One question unites those of us who work at the Gates Foundation: What if?
What if infectious diseases could no longer wreak havoc on poor communities? What if women and girls everywhere were empowered to transform their lives? What if all children – especially the poorest – had an equal opportunity to reach their full potential?
For more than 15 years, the Gates Foundation has been imagining what’s possible. Our belief that all lives have equal value guides everything we do to eradicate poverty and increase opportunity for the people we serve.
Throughout my career, including 14 years at Genentech, I’ve sought to bridge healthcare and innovation. Everything I do is driven by the fact that the lives of fellow human beings are at stake—and we can do something about it.
I joined the Gates Foundation as its chief executive two years ago. I’ve been here long enough to reflect, but I still think of myself as a relative newcomer.
There are aspects of who we are, what we do, and how we do it that aren’t as clear as they should be. I can’t cover every topic, but this letter is meant to undo some of that fuzziness by sharing examples of our work, including some you might not have known about.

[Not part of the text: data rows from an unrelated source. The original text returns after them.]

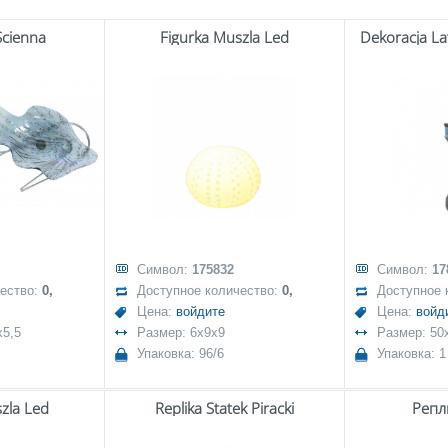
Ścienna
Figurka Muszla Led
Dekoracja La
Символ:
175832
Символ:
17
чество:
0,
Доступное количество:
0,
Доступное 
Цена:
войдите
Цена:
войд
x5,5
Размер: 6x9x9
Размер: 50
Упаковка: 96/6
Упаковка: 1
zla Led
Replika Statek Piracki
Репл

Some initiatives are working better than we thought. Others show possibilities that you might find surprising (as I do). We’ve also had to course correct when we struggle to land on the best way to tackle complex challenges.

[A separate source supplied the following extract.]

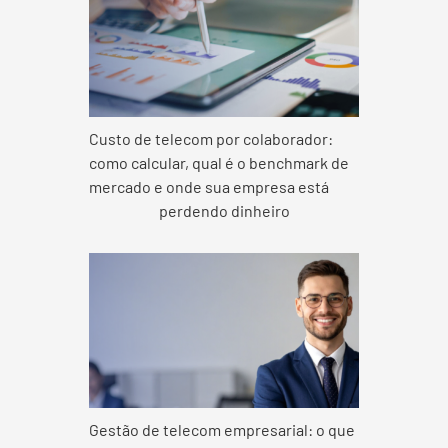
Custo de telecom por colaborador:
como calcular, qual é o benchmark de
mercado e onde sua empresa está
perdendo dinheiro
Gestão de telecom empresarial: o que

I want this to be the start of a new dialogue with our partners, followers, and fellow optimists about the inspiring and humbling challenge of navigating the path to possibility.
Bill and Melinda guide our vision and bring crucial priorities to the global stage. I focus my expertise and passion on leading the foundation and boosting our ability to have impact in order to realize our vision.
As a foundation, we align ourselves and our strategies to shared global goals. Equally, we push ourselves to adapt to a changing world and confront emerging challenges. Pandemics like the Zika virus, for example, demand that we work quickly with partners in the face of urgency. We want to go faster and further than ever before.
That means we take risks others can’t or won’t. It also means building on what we know to approach problems in new ways. For example, I’ve begun exploring what can happen when the principles of precision medicine are applied to the field of public health.
Above all, everything we do depends on partnership—and we all need to play to our strengths. More and more, the Gates Foundation’s strength manifests as the ability to bring people together.
Our senior leadership dedicate a significant portion of their time building relationships with developing and donor country governments, international development agencies, private companies, and academic institutions, as well as other nonprofits and philanthropies. We want to be the best partner possible, so understanding each other’s priorities – and being clear about our own – is essential.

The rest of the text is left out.